(DIRECTIONS) Given the records below, the lines starting at the line with "Important Dates" and ending at the line with "Mother was denying possession and" should be output exactly, both end lines kept and pictures left out.

(MATERIAL FOR THIS TASK)
::::::
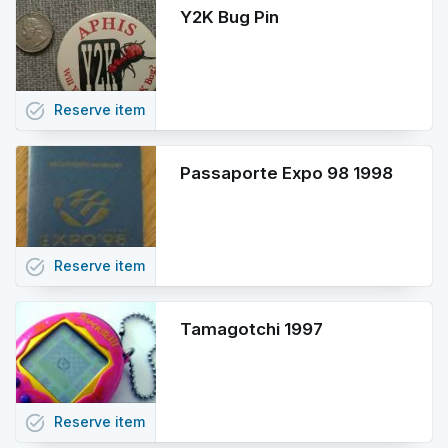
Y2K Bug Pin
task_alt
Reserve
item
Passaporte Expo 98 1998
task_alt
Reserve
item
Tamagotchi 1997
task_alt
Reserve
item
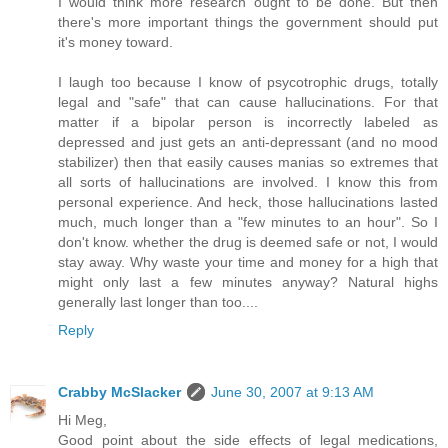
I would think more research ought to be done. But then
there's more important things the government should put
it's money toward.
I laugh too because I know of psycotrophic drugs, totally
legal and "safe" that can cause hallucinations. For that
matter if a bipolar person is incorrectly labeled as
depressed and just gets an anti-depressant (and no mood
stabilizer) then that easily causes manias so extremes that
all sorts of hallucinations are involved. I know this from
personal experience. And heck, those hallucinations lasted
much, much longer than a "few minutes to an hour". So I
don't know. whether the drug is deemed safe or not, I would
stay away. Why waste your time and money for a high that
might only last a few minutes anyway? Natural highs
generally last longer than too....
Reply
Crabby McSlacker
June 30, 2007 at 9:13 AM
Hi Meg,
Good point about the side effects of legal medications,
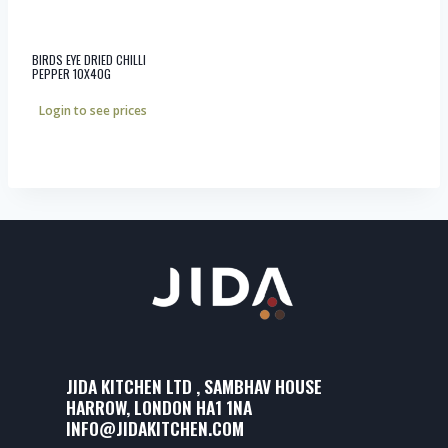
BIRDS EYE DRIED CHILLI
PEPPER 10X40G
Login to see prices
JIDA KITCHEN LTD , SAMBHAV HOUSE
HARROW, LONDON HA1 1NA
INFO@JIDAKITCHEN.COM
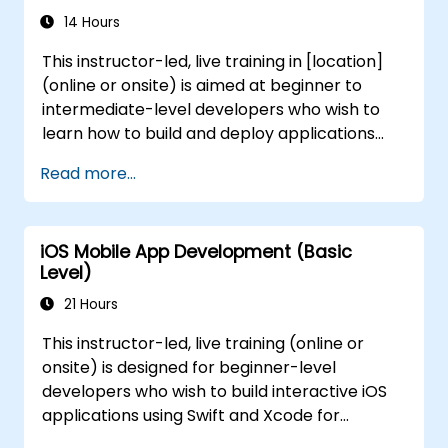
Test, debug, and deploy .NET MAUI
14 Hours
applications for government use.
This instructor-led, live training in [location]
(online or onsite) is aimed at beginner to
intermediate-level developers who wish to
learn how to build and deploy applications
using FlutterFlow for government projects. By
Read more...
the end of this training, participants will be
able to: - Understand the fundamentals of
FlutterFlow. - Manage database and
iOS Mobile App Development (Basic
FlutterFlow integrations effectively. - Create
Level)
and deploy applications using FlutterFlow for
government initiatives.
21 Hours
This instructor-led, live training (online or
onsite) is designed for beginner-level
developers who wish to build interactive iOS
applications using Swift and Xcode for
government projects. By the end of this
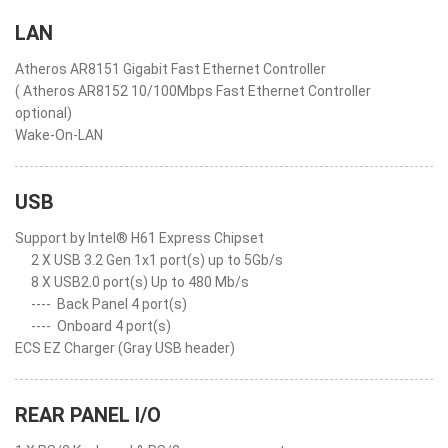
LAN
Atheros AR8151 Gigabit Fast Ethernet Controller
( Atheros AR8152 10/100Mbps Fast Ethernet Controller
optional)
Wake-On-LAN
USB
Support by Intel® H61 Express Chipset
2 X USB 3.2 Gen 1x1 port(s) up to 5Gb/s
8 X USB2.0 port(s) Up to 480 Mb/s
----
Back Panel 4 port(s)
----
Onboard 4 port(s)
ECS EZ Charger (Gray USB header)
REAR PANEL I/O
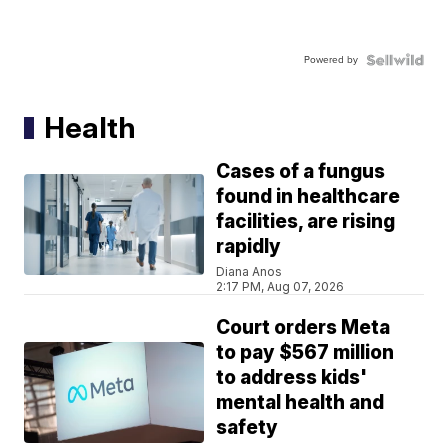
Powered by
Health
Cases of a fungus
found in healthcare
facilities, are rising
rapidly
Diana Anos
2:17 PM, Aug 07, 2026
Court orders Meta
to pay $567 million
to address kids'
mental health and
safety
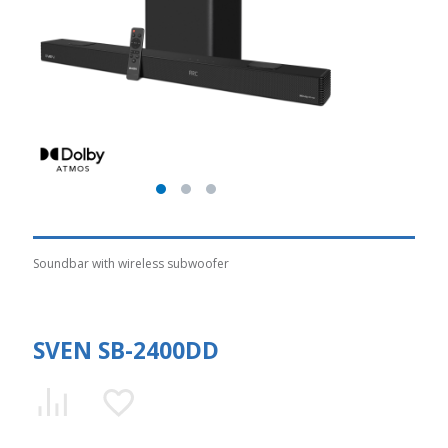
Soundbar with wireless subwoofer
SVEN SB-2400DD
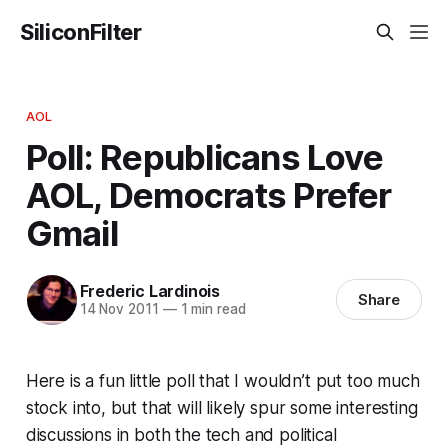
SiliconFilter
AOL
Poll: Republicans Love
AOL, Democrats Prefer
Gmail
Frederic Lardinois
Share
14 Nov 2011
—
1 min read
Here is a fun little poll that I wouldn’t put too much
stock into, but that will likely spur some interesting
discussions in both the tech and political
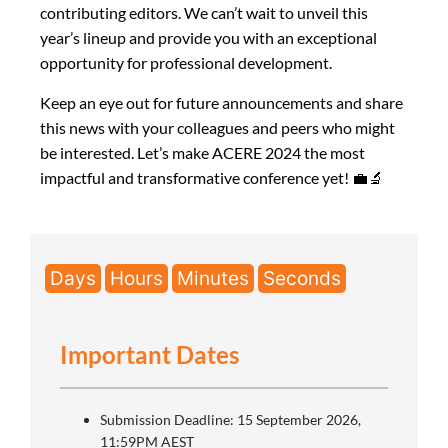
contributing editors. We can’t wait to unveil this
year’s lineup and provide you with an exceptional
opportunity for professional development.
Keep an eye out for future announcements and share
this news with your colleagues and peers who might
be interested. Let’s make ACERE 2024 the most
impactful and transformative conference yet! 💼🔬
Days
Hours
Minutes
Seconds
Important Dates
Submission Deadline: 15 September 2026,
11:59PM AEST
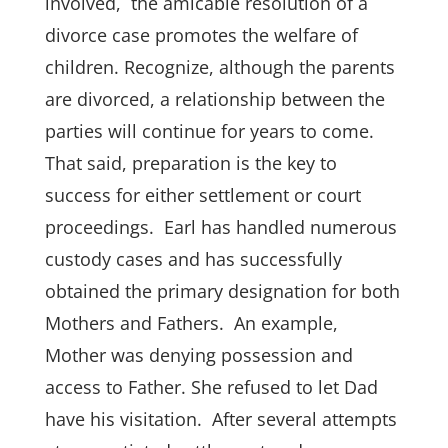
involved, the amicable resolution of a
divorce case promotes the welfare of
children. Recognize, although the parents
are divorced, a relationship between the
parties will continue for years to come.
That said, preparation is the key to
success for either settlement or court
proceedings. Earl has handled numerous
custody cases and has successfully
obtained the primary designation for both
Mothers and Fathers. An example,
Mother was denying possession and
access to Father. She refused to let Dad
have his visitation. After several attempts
::::::
(SOLVED PROBLEM)
Important Dates
Submission Deadline: 15 September 2026,
11:59PM AEST
involved, the amicable resolution of a
divorce case promotes the welfare of
children. Recognize, although the parents
are divorced, a relationship between the
parties will continue for years to come.
That said, preparation is the key to
success for either settlement or court
proceedings. Earl has handled numerous
custody cases and has successfully
obtained the primary designation for both
Mothers and Fathers. An example,
Mother was denying possession and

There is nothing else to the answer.